(Records to use begins)

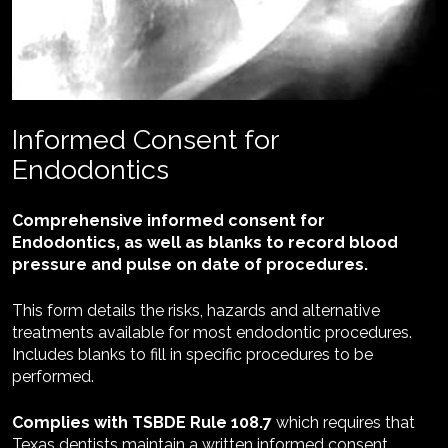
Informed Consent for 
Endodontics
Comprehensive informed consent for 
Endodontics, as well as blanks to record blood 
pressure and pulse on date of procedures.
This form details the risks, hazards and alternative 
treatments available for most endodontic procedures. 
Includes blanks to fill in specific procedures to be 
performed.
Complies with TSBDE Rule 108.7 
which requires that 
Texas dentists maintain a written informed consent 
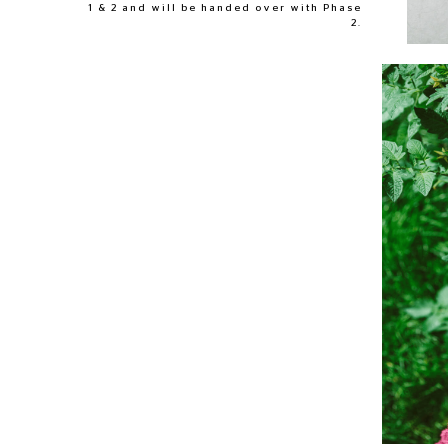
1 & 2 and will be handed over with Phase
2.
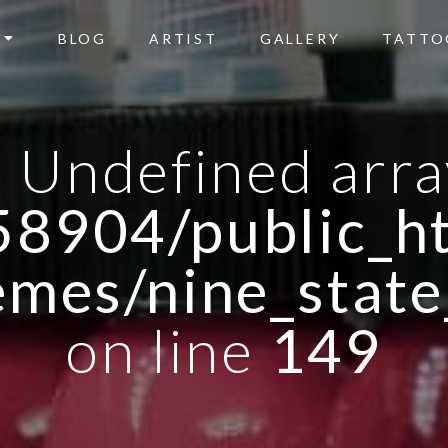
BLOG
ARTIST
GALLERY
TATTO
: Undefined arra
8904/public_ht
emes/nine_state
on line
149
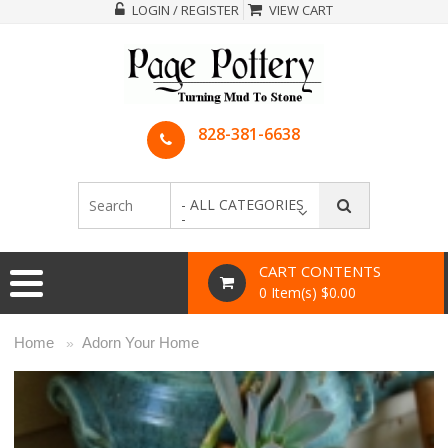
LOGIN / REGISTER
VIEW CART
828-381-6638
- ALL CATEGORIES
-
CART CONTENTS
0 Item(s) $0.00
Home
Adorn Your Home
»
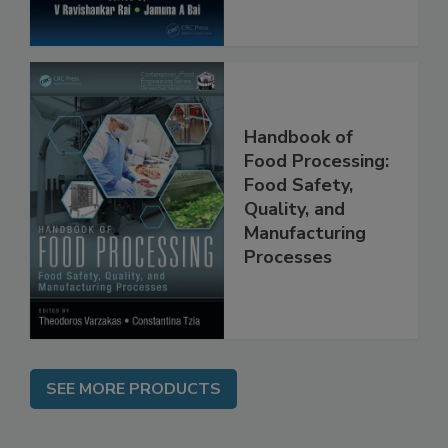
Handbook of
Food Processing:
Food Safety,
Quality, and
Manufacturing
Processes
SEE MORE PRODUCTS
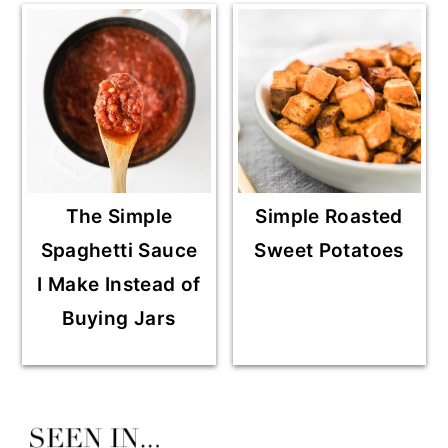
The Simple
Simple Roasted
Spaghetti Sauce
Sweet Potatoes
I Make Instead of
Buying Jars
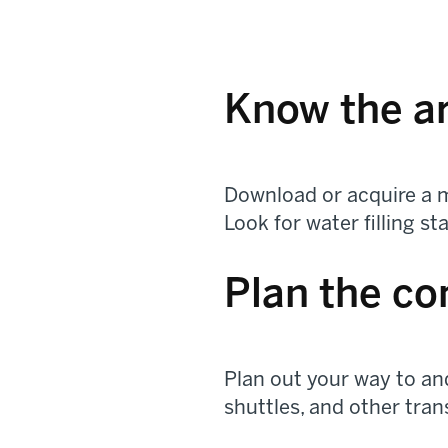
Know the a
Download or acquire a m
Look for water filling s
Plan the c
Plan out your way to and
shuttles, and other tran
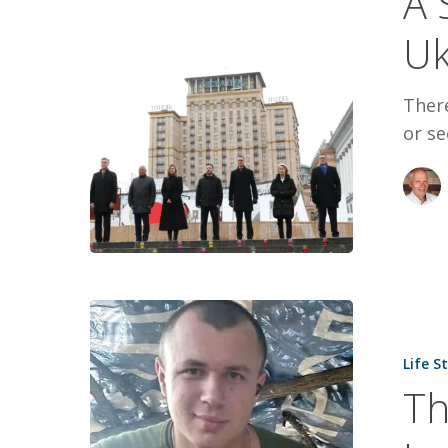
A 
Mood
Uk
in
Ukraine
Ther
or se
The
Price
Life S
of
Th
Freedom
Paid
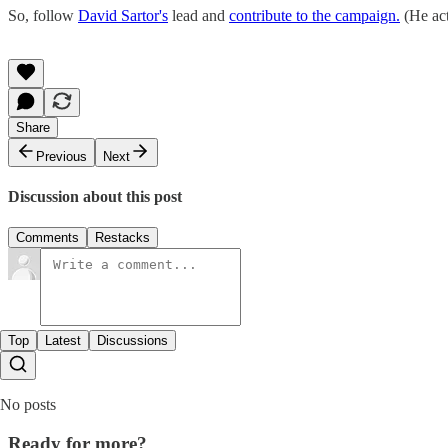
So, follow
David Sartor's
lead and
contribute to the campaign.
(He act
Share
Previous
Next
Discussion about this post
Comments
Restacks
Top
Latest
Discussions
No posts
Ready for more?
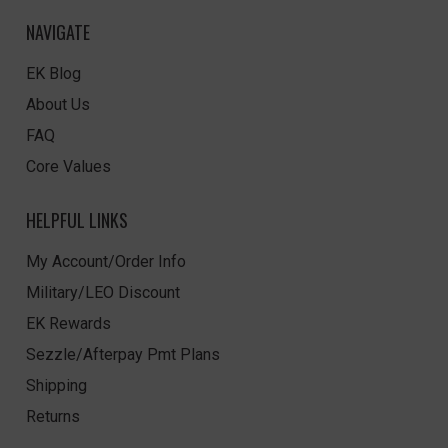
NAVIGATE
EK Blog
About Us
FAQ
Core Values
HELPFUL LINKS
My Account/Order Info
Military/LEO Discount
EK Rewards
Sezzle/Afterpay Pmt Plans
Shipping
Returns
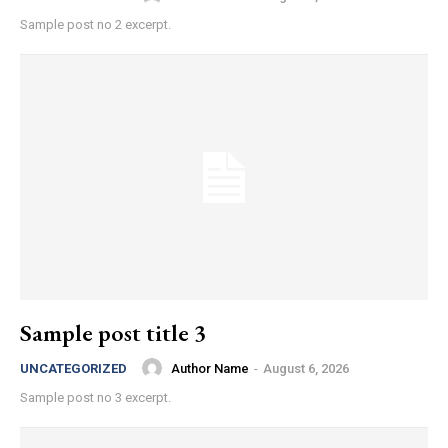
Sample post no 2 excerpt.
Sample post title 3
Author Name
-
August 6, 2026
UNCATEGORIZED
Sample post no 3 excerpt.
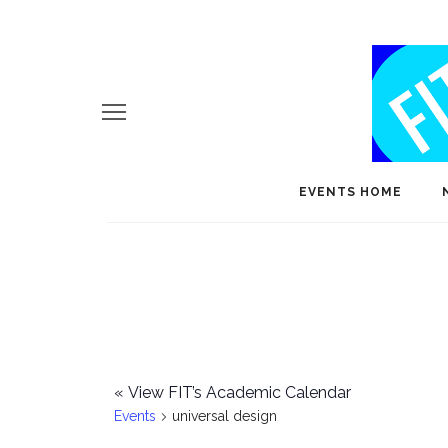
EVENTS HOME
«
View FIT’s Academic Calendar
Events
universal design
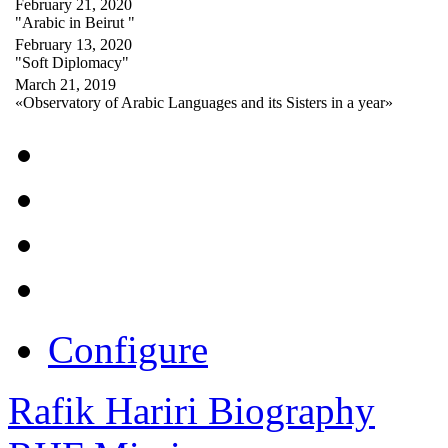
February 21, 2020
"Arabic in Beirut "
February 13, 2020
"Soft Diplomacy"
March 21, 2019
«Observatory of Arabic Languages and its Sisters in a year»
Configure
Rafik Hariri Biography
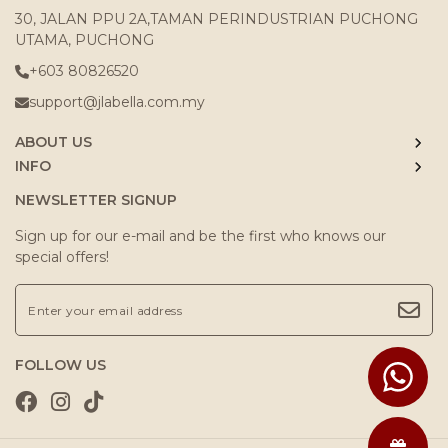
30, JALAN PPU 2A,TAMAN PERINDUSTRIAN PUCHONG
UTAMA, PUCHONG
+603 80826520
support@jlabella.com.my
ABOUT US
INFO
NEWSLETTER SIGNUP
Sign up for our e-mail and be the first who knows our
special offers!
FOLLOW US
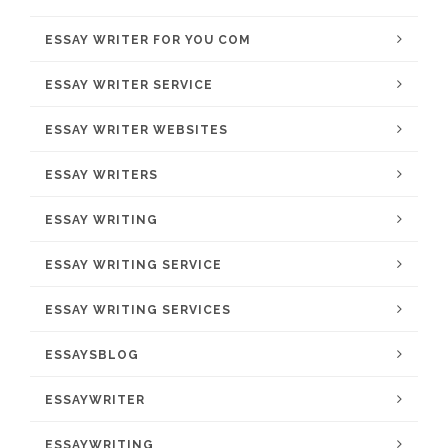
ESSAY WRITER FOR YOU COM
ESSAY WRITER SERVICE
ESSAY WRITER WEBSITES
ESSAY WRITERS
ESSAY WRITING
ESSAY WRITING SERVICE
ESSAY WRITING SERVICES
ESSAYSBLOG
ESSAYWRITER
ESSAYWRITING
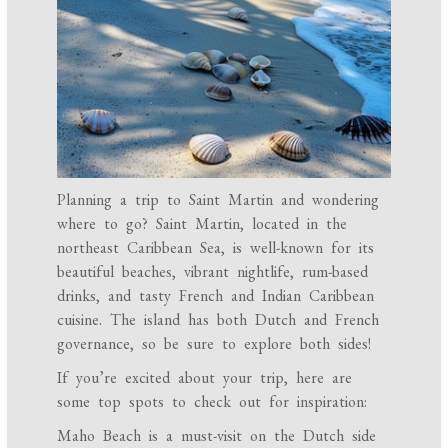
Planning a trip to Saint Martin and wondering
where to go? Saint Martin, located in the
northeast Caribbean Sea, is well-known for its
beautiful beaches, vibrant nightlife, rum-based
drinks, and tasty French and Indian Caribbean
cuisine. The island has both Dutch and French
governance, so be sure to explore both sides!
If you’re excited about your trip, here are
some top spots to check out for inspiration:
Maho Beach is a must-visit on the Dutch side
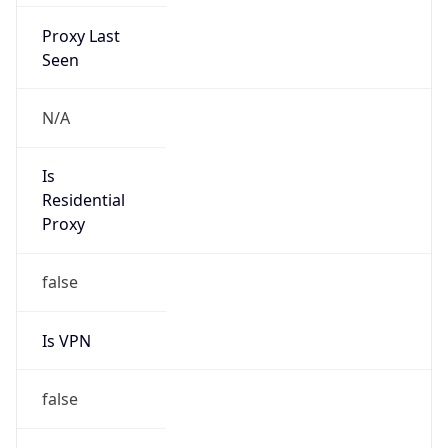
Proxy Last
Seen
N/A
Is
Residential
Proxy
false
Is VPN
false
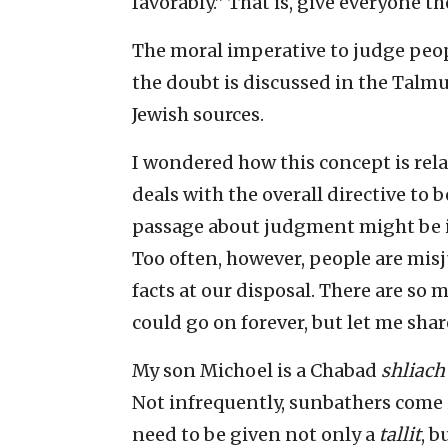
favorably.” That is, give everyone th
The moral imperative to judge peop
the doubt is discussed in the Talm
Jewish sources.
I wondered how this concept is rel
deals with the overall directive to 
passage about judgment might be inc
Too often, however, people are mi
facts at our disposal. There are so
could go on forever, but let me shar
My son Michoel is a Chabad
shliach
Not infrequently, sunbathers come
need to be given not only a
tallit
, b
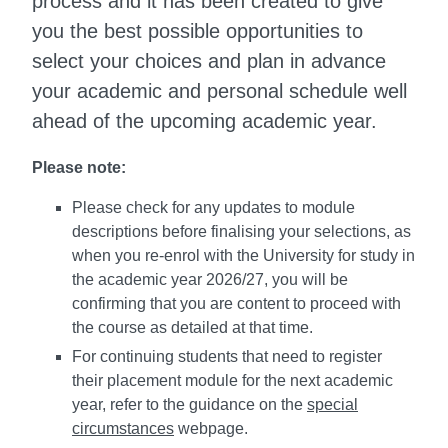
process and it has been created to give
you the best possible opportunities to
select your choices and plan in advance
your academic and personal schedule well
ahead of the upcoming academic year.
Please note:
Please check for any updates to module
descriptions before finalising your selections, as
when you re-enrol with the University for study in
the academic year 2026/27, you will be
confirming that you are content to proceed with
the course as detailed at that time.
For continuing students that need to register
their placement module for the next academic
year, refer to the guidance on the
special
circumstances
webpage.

(Records to use ends)

__What the exercise asks__
Your task is to reproduce all of the material exactly. The pictures stay out.

__Solution for this task__
Informed Consent for 
Endodontics
Comprehensive informed consent for 
Endodontics, as well as blanks to record blood 
pressure and pulse on date of procedures.
This form details the risks, hazards and alternative 
treatments available for most endodontic procedures. 
Includes blanks to fill in specific procedures to be 
performed.
Complies with TSBDE Rule 108.7 
which requires that 
Texas dentists maintain a written informed consent 
1 & 2 and will be handed over with Phase
2.
BLOG
ARTIST
GALLERY
TATTO
: Undefined arra
8904/public_ht
emes/nine_state
on line
149
LOGIN / REGISTER
VIEW CART
828-381-6638
- ALL CATEGORIES
-
CART CONTENTS
0 Item(s) $0.00
Home
Adorn Your Home
»
Handbook of
Food Processing:
Food Safety,
Quality, and
Manufacturing
Processes
SEE MORE PRODUCTS
The Simple
Simple Roasted
Spaghetti Sauce
Sweet Potatoes
I Make Instead of
Buying Jars
Know the a
Download or acquire a m
Look for water filling s
Plan the c
Plan out your way to and
shuttles, and other tran
A 
Mood
Uk
in
Ukraine
Ther
or se
The
Price
Life S
of
Th
Freedom
Paid
So, follow
David Sartor's
lead and
contribute to the campaign.
(He act
Share
Previous
Next
Discussion about this post
Comments
Restacks
Top
Latest
Discussions
No posts
Ready for more?
NAVIGATE
EK Blog
About Us
FAQ
Core Values
HELPFUL LINKS
My Account/Order Info
Military/LEO Discount
EK Rewards
Sezzle/Afterpay Pmt Plans
Shipping
Returns
Sample post no 2 excerpt.
Sample post title 3
Author Name
-
August 6, 2026
UNCATEGORIZED
Sample post no 3 excerpt.
EVENTS HOME
«
View FIT’s Academic Calendar
Events
universal design
February 21, 2020
"Arabic in Beirut "
February 13, 2020
"Soft Diplomacy"
March 21, 2019
«Observatory of Arabic Languages and its Sisters in a year»
Configure
Rafik Hariri Biography
30, JALAN PPU 2A,TAMAN PERINDUSTRIAN PUCHONG
UTAMA, PUCHONG
+603 80826520
support@jlabella.com.my
ABOUT US
INFO
NEWSLETTER SIGNUP
Sign up for our e-mail and be the first who knows our
special offers!
FOLLOW US
ESSAY WRITER FOR YOU COM
ESSAY WRITER SERVICE
ESSAY WRITER WEBSITES
ESSAY WRITERS
ESSAY WRITING
ESSAY WRITING SERVICE
ESSAY WRITING SERVICES
ESSAYSBLOG
ESSAYWRITER
ESSAYWRITING
Planning a trip to Saint Martin and wondering
where to go? Saint Martin, located in the
northeast Caribbean Sea, is well-known for its
beautiful beaches, vibrant nightlife, rum-based
drinks, and tasty French and Indian Caribbean
cuisine. The island has both Dutch and French
governance, so be sure to explore both sides!
If you’re excited about your trip, here are
some top spots to check out for inspiration:
Maho Beach is a must-visit on the Dutch side
Proxy Last
Seen
N/A
Is
Residential
Proxy
false
Is VPN
false
favorably.” That is, give everyone th
The moral imperative to judge peop
the doubt is discussed in the Talm
Jewish sources.
I wondered how this concept is rel
deals with the overall directive to 
passage about judgment might be inc
Too often, however, people are mi
facts at our disposal. There are so
could go on forever, but let me shar
My son Michoel is a Chabad
shliach
Not infrequently, sunbathers come
need to be given not only a
tallit
, b
process and it has been created to give
you the best possible opportunities to
select your choices and plan in advance
your academic and personal schedule well
ahead of the upcoming academic year.
Please note:
Please check for any updates to module
descriptions before finalising your selections, as
when you re-enrol with the University for study in
the academic year 2026/27, you will be
confirming that you are content to proceed with
the course as detailed at that time.
For continuing students that need to register
their placement module for the next academic
year, refer to the guidance on the
special
circumstances
webpage.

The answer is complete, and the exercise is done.